Artificial Intelligence Engineer

Kronkite • Full-time • Charlotte, NC, US • $120k - $195k / year • 3w ago

Senior AI Engineer — Real-Time Video Systems

Location: Uptown Charlotte, North Carolina

We are building a high-performance, GPU-accelerated video intelligence platform operating in latency-sensitive, production environments. This role is for a senior engineer who can independently architect, optimize, and scale real-time computer vision systems without supervision.

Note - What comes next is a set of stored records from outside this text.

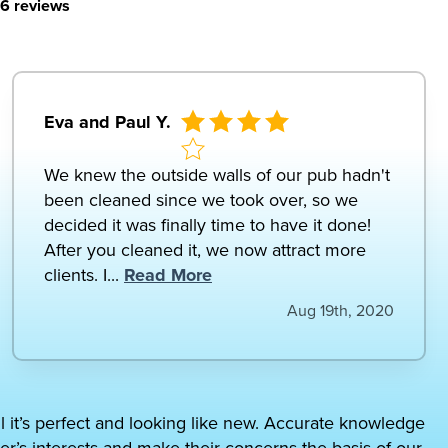
6 reviews
Eva and Paul Y.
We knew the outside walls of our pub hadn't
been cleaned since we took over, so we
decided it was finally time to have it done!
After you cleaned it, we now attract more
clients. I...
Read More
Aug 19th, 2020
il it’s perfect and looking like new. Accurate knowledge
er’s interests and make their concerns the basis of our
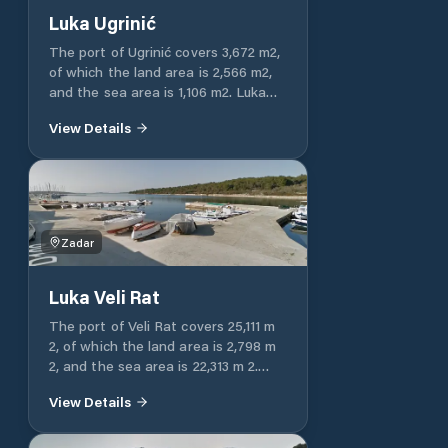
Luka Ugrinić
The port of Ugrinić covers 3,672 m2,
of which the land area is 2,566 m2,
and the sea area is 1,106 m2. Luka
Ugrinić is entirely intended for
View Details
communal communication.
Zadar
Luka Veli Rat
The port of Veli Rat covers 25,111 m
2, of which the land area is 2,798 m
2, and the sea area is 22,313 m 2.
The port of Veli Rat is entirely
View Details
intended for communal
communication.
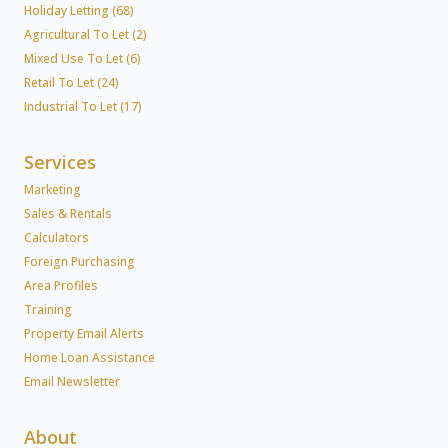
Holiday Letting (68)
Agricultural To Let (2)
Mixed Use To Let (6)
Retail To Let (24)
Industrial To Let (17)
Services
Marketing
Sales & Rentals
Calculators
Foreign Purchasing
Area Profiles
Training
Property Email Alerts
Home Loan Assistance
Email Newsletter
About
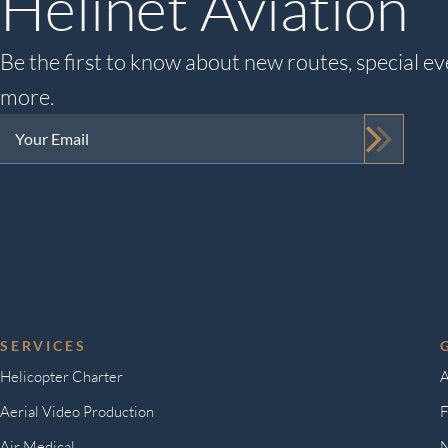
Helinet Aviation
Be the first to know about new routes, special ev
more.
Your
Email
(Required)
SERVICES
Helicopter Charter
A
Aerial Video Production
F
Air Medical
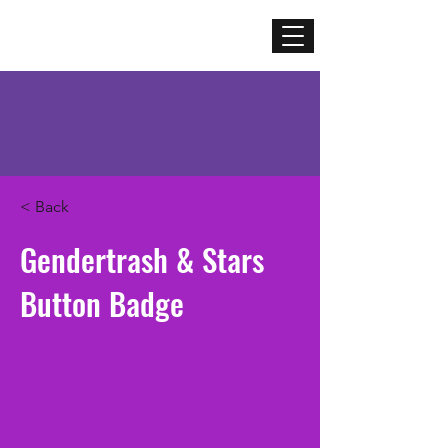
Mercenary
Creative
< Back
Gendertrash & Stars
Button Badge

You will own inference performance, model optimization, and production reliability end-to-end. This is not a research-only role. It is not a “train a model and hand it off” role. You will be responsible for making models fast, stable, and production-ready in live environments.

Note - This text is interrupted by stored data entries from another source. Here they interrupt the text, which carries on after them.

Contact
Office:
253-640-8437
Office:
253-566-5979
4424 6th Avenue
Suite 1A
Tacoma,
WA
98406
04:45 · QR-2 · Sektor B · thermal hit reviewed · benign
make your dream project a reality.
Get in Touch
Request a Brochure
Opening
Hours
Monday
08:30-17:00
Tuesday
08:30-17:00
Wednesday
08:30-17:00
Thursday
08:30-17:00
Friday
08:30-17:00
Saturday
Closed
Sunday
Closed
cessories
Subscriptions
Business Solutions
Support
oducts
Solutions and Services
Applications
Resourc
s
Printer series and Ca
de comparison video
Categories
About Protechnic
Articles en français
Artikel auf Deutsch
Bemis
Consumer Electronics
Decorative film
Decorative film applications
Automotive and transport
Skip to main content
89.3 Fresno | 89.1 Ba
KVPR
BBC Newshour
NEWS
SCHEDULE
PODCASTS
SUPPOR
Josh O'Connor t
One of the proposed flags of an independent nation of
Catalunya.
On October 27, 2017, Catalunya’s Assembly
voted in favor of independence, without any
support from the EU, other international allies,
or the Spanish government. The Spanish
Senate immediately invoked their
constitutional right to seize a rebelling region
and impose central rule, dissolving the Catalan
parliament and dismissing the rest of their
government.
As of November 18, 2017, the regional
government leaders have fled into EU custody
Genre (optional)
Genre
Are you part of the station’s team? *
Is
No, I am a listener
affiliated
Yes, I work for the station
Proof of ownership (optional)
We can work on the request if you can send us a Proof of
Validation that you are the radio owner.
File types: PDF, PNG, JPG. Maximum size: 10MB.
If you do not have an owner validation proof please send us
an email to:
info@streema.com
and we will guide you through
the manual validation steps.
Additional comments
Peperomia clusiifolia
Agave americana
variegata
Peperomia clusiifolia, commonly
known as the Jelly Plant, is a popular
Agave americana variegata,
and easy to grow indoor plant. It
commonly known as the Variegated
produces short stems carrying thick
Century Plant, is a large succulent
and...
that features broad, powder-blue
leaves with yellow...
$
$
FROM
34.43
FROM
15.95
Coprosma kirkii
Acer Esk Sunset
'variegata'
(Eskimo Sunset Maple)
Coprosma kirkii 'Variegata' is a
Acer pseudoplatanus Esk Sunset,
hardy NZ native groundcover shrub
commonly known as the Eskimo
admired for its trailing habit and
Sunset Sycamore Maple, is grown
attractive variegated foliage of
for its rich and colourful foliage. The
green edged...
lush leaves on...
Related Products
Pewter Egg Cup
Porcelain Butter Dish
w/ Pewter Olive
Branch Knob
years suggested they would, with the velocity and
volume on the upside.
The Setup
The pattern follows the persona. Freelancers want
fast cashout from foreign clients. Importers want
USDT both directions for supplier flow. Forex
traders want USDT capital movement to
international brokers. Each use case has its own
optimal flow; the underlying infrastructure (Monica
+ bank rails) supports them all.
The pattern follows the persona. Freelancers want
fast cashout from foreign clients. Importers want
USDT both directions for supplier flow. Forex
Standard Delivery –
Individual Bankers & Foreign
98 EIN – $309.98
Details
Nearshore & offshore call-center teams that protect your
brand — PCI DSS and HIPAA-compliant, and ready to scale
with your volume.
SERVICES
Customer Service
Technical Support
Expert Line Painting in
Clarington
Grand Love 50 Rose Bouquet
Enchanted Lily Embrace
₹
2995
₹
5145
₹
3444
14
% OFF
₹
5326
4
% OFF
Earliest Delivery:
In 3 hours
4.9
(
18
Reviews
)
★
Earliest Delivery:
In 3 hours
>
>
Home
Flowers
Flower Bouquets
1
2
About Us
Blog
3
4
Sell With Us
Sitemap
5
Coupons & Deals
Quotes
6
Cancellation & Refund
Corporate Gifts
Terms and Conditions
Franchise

If you thrive on squeezing maximum throughput from GPUs, designing resilient inference services, and making real systems perform under load, this will be a strong fit.

What You’ll Own

Architect and optimize GPU-accelerated inference pipelines for high-volume video streams.
Drive performance tuning initiatives: batching strategy, frame stride, memory allocation, quantization, and hardware-level optimization.
Implement and refine object detection systems (YOLO-class architectures or equivalent) with temporal filtering and multi-frame logic.
Reduce false positives through tracking, smoothing, and sequence-aware event logic.
Own latency, throughput, and VRAM efficiency metrics — and improve them.
Integrate inference outputs into distributed, event-driven systems and cloud storage layers.
Design production observability: metrics, logging, alerting, and fault-tolerant execution paths.
Collaborate on dataset refinement and model iteration while maintaining a production-first mindset.
Contribute to containerized deployment and scalable runtime infrastructure.

What We’re Looking For

5+ years building and shipping production ML/computer vision systems.
Demonstrated ownership of performance-critical GPU inference pipelines.
Deep proficiency in Python, PyTorch, and OpenCV.
Strong hands-on experience with:
YOLO-class detection frameworks
ONNX and TensorRT optimization
CUDA-level performance tuning
Model quantization and throughput optimization
Solid understanding of video processing fundamentals:
Frame sampling strategies
Temporal filtering and tracking
Confidence calibration
Multi-stream aggregation
Experience deploying containerized workloads (Docker) in production.
Ability to independently diagnose bottlenecks and implement performance improvements without direction.

Ideal Profile

You have shipped production systems that operate continuously under load.
You are comfortable profiling GPU memory and compute usage.
You understand the trade-offs between accuracy, latency, and cost.
You prefer building resilient systems over writing academic experiments.
You require minimal oversight and are comfortable defining technical direction within your domain.

Core Technology Environment

Python, PyTorch, OpenCV, YOLO-class models, ONNX, TensorRT, CUDA, async I/O frameworks, REST/gRPC APIs, event-driven systems, cloud storage/messaging platforms, Docker, production telemetry tools.